*Task prompt*: Transcribe the listing below in full, keeping every line exactly as it is.

##### Supplied records #####

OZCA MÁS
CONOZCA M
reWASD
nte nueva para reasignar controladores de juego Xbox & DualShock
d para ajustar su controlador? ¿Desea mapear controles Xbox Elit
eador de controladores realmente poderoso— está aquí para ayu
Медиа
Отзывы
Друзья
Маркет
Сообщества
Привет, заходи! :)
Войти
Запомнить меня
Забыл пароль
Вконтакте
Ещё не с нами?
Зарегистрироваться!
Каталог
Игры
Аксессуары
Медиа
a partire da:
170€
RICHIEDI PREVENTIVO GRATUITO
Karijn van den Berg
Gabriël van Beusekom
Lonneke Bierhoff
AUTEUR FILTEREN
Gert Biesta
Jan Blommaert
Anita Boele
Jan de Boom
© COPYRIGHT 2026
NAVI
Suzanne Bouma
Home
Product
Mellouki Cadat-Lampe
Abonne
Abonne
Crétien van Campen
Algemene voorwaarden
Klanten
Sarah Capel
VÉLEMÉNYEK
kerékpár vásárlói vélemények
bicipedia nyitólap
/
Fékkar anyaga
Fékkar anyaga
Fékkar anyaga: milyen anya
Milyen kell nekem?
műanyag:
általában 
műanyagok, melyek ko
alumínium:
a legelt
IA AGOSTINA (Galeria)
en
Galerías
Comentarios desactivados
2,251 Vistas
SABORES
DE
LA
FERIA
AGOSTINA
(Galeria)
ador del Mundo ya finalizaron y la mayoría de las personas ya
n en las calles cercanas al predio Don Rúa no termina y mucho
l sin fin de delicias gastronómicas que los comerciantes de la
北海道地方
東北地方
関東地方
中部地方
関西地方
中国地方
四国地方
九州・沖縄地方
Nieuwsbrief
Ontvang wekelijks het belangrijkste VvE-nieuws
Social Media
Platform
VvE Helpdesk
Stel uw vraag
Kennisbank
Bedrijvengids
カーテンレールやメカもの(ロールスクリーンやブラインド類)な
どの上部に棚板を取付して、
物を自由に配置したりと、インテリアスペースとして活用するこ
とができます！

#####

*The answer*:
OZCA MÁS
CONOZCA M
reWASD
nte nueva para reasignar controladores de juego Xbox & DualShock
d para ajustar su controlador? ¿Desea mapear controles Xbox Elit
eador de controladores realmente poderoso— está aquí para ayu
Медиа
Отзывы
Друзья
Маркет
Сообщества
Привет, заходи! :)
Войти
Запомнить меня
Забыл пароль
Вконтакте
Ещё не с нами?
Зарегистрироваться!
Каталог
Игры
Аксессуары
Медиа
a partire da:
170€
RICHIEDI PREVENTIVO GRATUITO
Karijn van den Berg
Gabriël van Beusekom
Lonneke Bierhoff
AUTEUR FILTEREN
Gert Biesta
Jan Blommaert
Anita Boele
Jan de Boom
© COPYRIGHT 2026
NAVI
Suzanne Bouma
Home
Product
Mellouki Cadat-Lampe
Abonne
Abonne
Crétien van Campen
Algemene voorwaarden
Klanten
Sarah Capel
VÉLEMÉNYEK
kerékpár vásárlói vélemények
bicipedia nyitólap
/
Fékkar anyaga
Fékkar anyaga
Fékkar anyaga: milyen anya
Milyen kell nekem?
műanyag:
általában 
műanyagok, melyek ko
alumínium:
a legelt
IA AGOSTINA (Galeria)
en
Galerías
Comentarios desactivados
2,251 Vistas
SABORES
DE
LA
FERIA
AGOSTINA
(Galeria)
ador del Mundo ya finalizaron y la mayoría de las personas ya
n en las calles cercanas al predio Don Rúa no termina y mucho
l sin fin de delicias gastronómicas que los comerciantes de la
北海道地方
東北地方
関東地方
中部地方
関西地方
中国地方
四国地方
九州・沖縄地方
Nieuwsbrief
Ontvang wekelijks het belangrijkste VvE-nieuws
Social Media
Platform
VvE Helpdesk
Stel uw vraag
Kennisbank
Bedrijvengids
カーテンレールやメカもの(ロールスクリーンやブラインド類)な
どの上部に棚板を取付して、
物を自由に配置したりと、インテリアスペースとして活用するこ
とができます！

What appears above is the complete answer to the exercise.